I don’t expect Mr. Feltman to feel what we feel when we see a Palestinian man fatally wounded by an Israeli bullet, crawling with his blood trailing behind him while crying for his youth, or to have any of our feelings when we watch an American soldier standing with his boots on the bed of an Iraqi woman trying to cover herself as a stranger has violated the sanctity of her home only to see her daughter killed in front of her eyes. If Mr. Feltman wants to know more about the behavior of American occupation forces in Iraq, I advise him to read the study entitled: “Is the United States killing 10.000 Iraqis every month? Or is it more? by Prof. Michael Schwartz in Global Research, August 13, 2007. If he wants to know how the 30 billion dollars given to Israel will be spent he should look at the Israeli B’tselem website to have an inkling of Israel’s apartheid regime against Palestinians and the genocide against Palestinian people in Gaza and the West Bank.
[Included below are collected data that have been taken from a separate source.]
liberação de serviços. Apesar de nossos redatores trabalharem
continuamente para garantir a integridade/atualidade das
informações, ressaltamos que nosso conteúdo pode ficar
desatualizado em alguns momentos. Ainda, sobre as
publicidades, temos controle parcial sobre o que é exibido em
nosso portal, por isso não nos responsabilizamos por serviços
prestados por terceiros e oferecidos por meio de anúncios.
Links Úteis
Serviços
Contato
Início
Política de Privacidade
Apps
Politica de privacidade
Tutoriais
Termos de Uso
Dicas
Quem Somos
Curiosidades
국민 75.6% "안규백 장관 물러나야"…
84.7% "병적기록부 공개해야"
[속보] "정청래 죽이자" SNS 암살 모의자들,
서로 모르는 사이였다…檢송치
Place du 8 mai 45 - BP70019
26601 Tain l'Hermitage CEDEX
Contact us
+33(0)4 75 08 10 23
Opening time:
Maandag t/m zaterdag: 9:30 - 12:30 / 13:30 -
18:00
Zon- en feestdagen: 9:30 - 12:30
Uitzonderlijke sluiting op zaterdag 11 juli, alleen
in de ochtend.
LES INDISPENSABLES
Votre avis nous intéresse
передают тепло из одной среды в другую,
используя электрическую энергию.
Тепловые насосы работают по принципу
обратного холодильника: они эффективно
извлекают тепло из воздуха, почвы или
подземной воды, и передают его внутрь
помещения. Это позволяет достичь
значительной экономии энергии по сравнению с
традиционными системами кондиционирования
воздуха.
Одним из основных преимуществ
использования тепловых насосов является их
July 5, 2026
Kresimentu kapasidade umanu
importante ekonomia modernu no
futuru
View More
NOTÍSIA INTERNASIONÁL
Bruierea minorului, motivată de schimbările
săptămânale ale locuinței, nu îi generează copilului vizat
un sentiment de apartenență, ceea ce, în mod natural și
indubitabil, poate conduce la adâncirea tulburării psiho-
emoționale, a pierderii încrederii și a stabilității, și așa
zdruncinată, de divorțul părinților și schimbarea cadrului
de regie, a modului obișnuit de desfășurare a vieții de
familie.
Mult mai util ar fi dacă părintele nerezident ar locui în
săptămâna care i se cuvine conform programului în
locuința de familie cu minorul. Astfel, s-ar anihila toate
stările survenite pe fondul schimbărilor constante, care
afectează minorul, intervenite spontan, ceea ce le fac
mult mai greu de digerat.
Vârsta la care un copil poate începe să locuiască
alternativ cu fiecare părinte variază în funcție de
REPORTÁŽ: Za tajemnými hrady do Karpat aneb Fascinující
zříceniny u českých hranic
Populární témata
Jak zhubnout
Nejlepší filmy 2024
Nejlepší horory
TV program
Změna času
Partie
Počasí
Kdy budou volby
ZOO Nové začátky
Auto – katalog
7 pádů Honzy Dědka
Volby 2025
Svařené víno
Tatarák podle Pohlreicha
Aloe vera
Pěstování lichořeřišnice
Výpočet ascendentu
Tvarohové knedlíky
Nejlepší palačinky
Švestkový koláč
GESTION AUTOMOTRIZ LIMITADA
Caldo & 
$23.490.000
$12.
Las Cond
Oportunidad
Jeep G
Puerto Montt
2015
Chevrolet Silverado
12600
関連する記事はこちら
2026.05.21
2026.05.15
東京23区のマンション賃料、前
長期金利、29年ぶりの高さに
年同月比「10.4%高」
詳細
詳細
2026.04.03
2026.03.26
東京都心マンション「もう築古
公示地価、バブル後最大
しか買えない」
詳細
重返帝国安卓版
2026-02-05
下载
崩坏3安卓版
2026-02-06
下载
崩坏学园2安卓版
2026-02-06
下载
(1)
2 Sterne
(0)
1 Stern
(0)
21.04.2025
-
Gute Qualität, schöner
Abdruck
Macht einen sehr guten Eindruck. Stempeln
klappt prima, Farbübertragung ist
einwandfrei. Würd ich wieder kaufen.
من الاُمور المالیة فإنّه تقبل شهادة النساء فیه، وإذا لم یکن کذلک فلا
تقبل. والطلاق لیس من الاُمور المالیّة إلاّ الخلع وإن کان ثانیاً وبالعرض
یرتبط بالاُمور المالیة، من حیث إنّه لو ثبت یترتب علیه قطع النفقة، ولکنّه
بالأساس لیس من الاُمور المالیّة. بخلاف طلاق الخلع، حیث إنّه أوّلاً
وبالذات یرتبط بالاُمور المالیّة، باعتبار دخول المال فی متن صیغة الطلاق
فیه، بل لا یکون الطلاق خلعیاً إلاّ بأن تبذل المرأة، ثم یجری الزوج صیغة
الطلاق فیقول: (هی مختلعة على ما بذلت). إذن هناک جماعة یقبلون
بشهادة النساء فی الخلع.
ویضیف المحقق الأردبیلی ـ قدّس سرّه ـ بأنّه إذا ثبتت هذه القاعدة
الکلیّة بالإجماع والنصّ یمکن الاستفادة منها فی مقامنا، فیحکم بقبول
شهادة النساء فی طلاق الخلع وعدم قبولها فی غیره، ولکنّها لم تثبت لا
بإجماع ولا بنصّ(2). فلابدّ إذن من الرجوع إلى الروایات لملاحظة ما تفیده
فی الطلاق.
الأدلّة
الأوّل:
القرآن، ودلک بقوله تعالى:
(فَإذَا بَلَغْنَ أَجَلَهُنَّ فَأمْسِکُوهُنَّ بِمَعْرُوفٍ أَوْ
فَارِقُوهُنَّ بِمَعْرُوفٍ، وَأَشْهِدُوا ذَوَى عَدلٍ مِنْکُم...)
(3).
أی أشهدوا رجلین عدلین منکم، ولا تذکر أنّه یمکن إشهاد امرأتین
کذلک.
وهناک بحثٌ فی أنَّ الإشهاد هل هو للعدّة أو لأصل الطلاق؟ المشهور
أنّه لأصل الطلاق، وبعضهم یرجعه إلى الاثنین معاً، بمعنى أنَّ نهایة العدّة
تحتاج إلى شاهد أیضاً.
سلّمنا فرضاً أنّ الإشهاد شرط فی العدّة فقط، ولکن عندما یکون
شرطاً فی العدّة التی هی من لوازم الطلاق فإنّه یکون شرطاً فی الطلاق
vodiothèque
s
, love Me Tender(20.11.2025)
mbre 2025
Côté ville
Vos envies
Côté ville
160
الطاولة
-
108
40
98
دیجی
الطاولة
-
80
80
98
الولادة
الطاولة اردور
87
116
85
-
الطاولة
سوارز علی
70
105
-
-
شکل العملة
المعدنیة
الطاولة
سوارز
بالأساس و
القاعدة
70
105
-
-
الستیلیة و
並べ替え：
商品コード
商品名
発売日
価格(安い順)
With some help, Mr. Feltman may start to see the reasons why Arabs, though they have never met each other, all have a similar reading of the U.S. role in Lebanon and the Arab World. He has not read Arab history or literature nor was he born into a civilization that embraced and spread the three monotheistic religions and granted humanity the products of excellent creative minds and built, for example, two thousand years ago an amphitheater in Bosra al Sham that hosts fifteen thousand viewers. What most Americans need is to understand this very important fact. All the Arabs, Mr. Feltman, see that the king has no clothes on and it would be good for the U.S. and for everyone else to see that too.